Retyped exactly and without pictures, the lines from the one with "яаралтай цалин тавихыг" through the end of the listing must form the entire answer.

%%

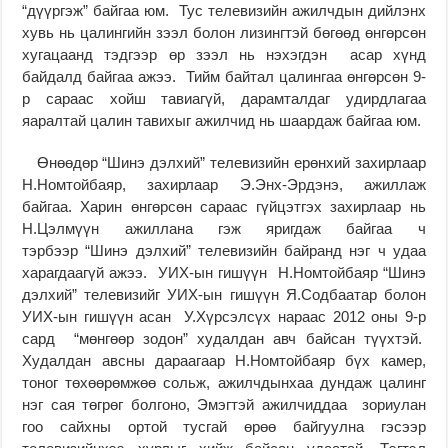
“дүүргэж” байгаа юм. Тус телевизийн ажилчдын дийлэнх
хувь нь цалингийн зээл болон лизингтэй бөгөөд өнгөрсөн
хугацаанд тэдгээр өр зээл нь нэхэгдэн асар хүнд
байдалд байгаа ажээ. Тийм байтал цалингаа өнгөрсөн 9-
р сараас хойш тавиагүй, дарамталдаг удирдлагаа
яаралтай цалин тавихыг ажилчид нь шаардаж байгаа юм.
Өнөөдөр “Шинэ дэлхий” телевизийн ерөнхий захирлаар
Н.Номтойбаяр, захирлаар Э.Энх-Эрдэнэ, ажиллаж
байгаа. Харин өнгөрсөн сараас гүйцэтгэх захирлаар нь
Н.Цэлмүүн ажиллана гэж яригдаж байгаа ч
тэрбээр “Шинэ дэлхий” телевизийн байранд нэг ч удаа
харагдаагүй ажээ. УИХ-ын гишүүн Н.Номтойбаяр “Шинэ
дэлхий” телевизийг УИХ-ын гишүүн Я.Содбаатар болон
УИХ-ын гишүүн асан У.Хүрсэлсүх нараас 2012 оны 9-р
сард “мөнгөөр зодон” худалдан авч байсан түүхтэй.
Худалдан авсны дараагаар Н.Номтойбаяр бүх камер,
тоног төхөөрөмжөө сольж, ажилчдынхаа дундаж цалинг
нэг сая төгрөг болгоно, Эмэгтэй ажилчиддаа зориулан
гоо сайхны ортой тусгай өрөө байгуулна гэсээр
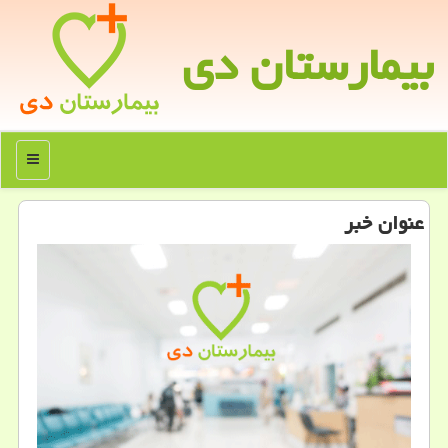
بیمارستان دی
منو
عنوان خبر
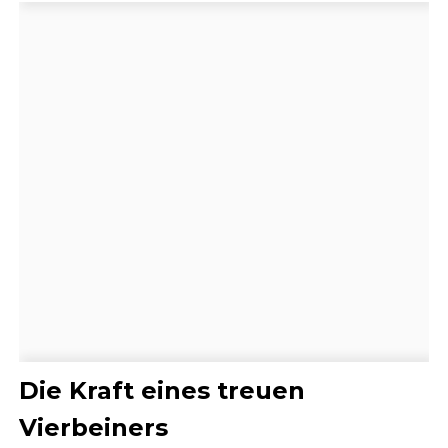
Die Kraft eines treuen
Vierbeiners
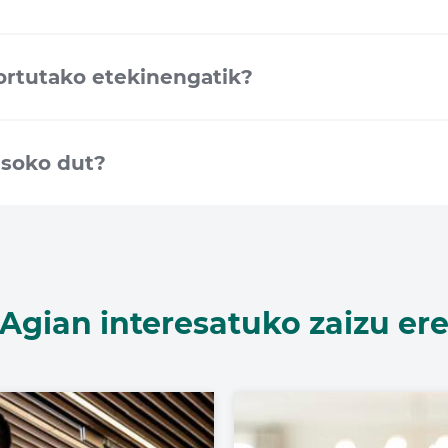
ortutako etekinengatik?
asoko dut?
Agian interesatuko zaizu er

%%

_Result of this task_
яаралтай цалин тавихыг ажилчид нь шаардаж байгаа юм.
Өнөөдөр “Шинэ дэлхий” телевизийн ерөнхий захирлаар
Н.Номтойбаяр, захирлаар Э.Энх-Эрдэнэ, ажиллаж
байгаа. Харин өнгөрсөн сараас гүйцэтгэх захирлаар нь
Н.Цэлмүүн ажиллана гэж яригдаж байгаа ч
тэрбээр “Шинэ дэлхий” телевизийн байранд нэг ч удаа
харагдаагүй ажээ. УИХ-ын гишүүн Н.Номтойбаяр “Шинэ
дэлхий” телевизийг УИХ-ын гишүүн Я.Содбаатар болон
УИХ-ын гишүүн асан У.Хүрсэлсүх нараас 2012 оны 9-р
сард “мөнгөөр зодон” худалдан авч байсан түүхтэй.
Худалдан авсны дараагаар Н.Номтойбаяр бүх камер,
тоног төхөөрөмжөө сольж, ажилчдынхаа дундаж цалинг
нэг сая төгрөг болгоно, Эмэгтэй ажилчиддаа зориулан
гоо сайхны ортой тусгай өрөө байгуулна гэсээр
بیمارستان دی
منو
عنوان خبر
Die Kraft eines treuen
Vierbeiners
ortutako etekinengatik?
asoko dut?
Agian interesatuko zaizu er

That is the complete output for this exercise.